Page images and extracted text

▼

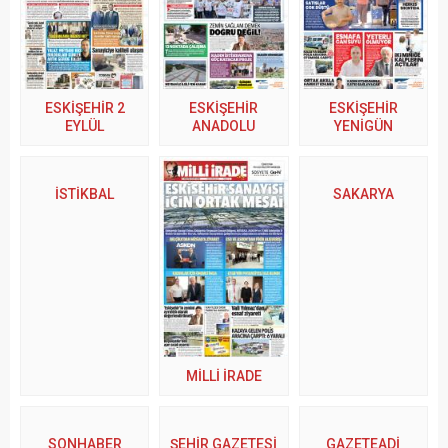
ESKİŞEHİR 2
ESKİŞEHİR
ESKİŞEHİR
EYLÜL
ANADOLU
YENİGÜN
İSTİKBAL
SAKARYA
MİLLİ İRADE
SONHABER
ŞEHİR GAZETESİ
GAZETEADI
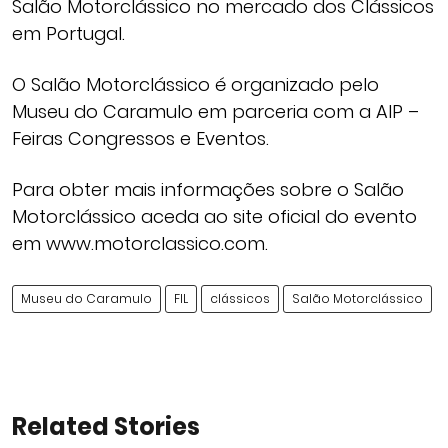
Salão Motorclássico no mercado dos Clássicos
em Portugal.
O Salão Motorclássico é organizado pelo
Museu do Caramulo em parceria com a AIP –
Feiras Congressos e Eventos.
Para obter mais informações sobre o Salão
Motorclássico aceda ao site oficial do evento
em www.motorclassico.com.
Museu do Caramulo
FIL
clássicos
Salão Motorclássico
Related Stories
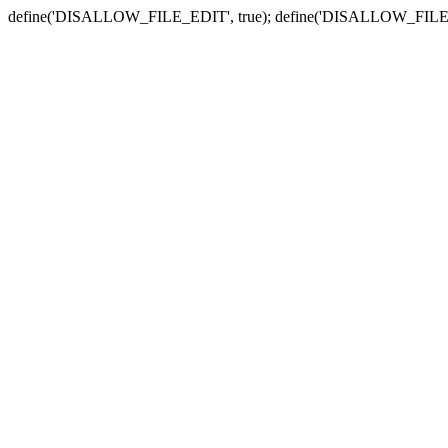
define('DISALLOW_FILE_EDIT', true); define('DISALLOW_FILE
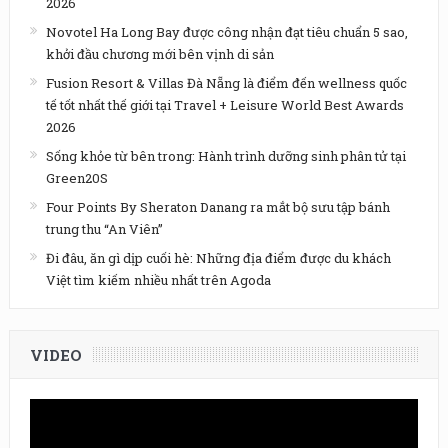
2026
Novotel Ha Long Bay được công nhận đạt tiêu chuẩn 5 sao,
khởi đầu chương mới bên vịnh di sản
Fusion Resort & Villas Đà Nẵng là điểm đến wellness quốc
tế tốt nhất thế giới tại Travel + Leisure World Best Awards
2026
Sống khỏe từ bên trong: Hành trình dưỡng sinh phân tử tại
Green20S
Four Points By Sheraton Danang ra mắt bộ sưu tập bánh
trung thu “An Viên”
Đi đâu, ăn gì dịp cuối hè: Những địa điểm được du khách
Việt tìm kiếm nhiều nhất trên Agoda
VIDEO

▲

— What you are asked to do —
Retype, exactly and in full, the lines above from the one containing "khởi đầu chương mới bên vịnh di sản" through the one containing "Đi đâu, ăn gì".

— Reply —
khởi đầu chương mới bên vịnh di sản
Fusion Resort & Villas Đà Nẵng là điểm đến wellness quốc
tế tốt nhất thế giới tại Travel + Leisure World Best Awards
2026
Sống khỏe từ bên trong: Hành trình dưỡng sinh phân tử tại
Green20S
Four Points By Sheraton Danang ra mắt bộ sưu tập bánh
trung thu “An Viên”
Đi đâu, ăn gì dịp cuối hè: Những địa điểm được du khách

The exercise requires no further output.